[Frontiers in Bioscience S4, 300-320, January 1, 2012]

Operation 'p53 Hunt' to combat cancer: Theaflavins in action

Suchismita Mohanty1, Arghya Adhikary1, Samik Chakrabarty1, Gaurisankar Sa1, Tanya Das1

1Division of Molecular Medicine, Bose Institute, P1/12 CIT Scheme VIIM, Kolkata, India


1. Abstract
2. Introduction
3. Theaflavins leading the anti-cancer operation
4. p53: The guardian of genome
4.1. Wild-type p53 'handcuffs' Cancer
4.1.2. Tumor metabolism: p53 empties the fuel tank
4.1.3. Angiogenesis: p53 blocks fuel supply
4.1.4. Metastasis: p53 halts the race
4.1.5. Apoptosis: p53 bringing the end nearer
4.1.6. Drug resistance and cancer therapeutics: p53 overcomes the challenge
4.2. Inactivation impairs wild-type p53 functions
4.3. Mutant p53: When the savior becomes the slayer
4.3.1. Mutant p53 sustains energy
4.3.2. Mutant p53 supplies fuel in excess
4.3.3. Mutant p53 accelerates the race
4.3.4. Mutant p53 overpowers death
4.3.5. Mutant p53 strengthens drug resistance
5. Theaflavins exploit p53 during the anti-cancer operation
5.1. Theaflavins targeting wild-type p53
5.1.1. Depriving of currency for growth
5.1.2. Inhibiting nutrient supply
5.1.3. Halting the parade
5.1.4. Targeting the absence
5.1.5. Overpowering disobedience
5.2. Theaflavins in absence of wild-type p53
6. Cancer stem cells: p53 breaking down tumor's engine
7. Can theaflavins up root the 'root of all evils' by targeting p53? : A hypothesis
8. Concluding remarks
9. Acknowledgment
10. References


With phytochemicals executing a plethora of anti-tumor mechanisms, targeting the 'guardian angel' p53 appears to be a critical strategy to energize the process of cancer therapeutics.
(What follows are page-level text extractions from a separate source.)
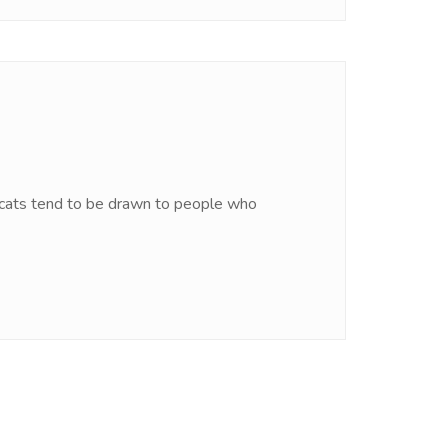
hat cats tend to be drawn to people who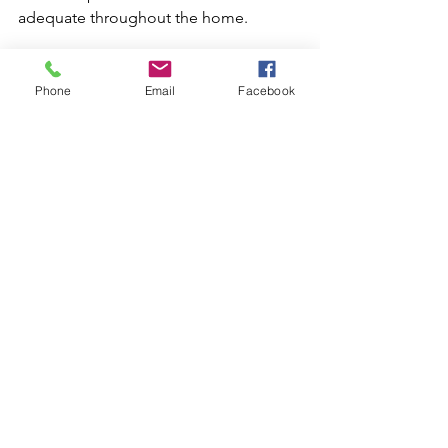
adequate throughout the home.
Persistent Clogged Drains
Phone
Email
Facebook
Stubborn clogs that are not clear with 
simple methods require professional 
attention. Plumbers use drain snakes or 
rooter plumbing techniques for 
deeper blockages. Persistent clogs can 
indicate problems with the sewer line. 
Professionals can conduct thorough 
inspections and cleanings to clear the 
system.
Sewer Line Maintenance
Regular maintenance of sewer lines 
prevents backups and potential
Regulation of anti-tumor p53 functions by dietary plant polyphenols particularly black tea and its active component theaflavins has gained immense recognition from the point of view of both efficacy and safety. This review highlights the complexities of p53 functions, molecular mechanisms of its inactivation in cancer, and therapeutic strategies for rescuing p53 dysfunction in tumors using theaflavins. It describes how theaflavins, by steering a single molecular target - p53, regulate multiple hallmarks of carcinogenesis i.e., tumor glycolysis, angiogenesis, metastasis, apoptosis and drug resistance. Additionally, considering the rising of the current concept of cancer stem cells (CSCs), the sole participant in tumor evolution, the review discusses about the possible role of theaflavin-p53 cross talk in targeting CSCs. Such attempts to target the complexities of p53 functions during neogenesis will be of immense help in developing a "new" strategy for successful cancer prevention and therapy by theaflavins.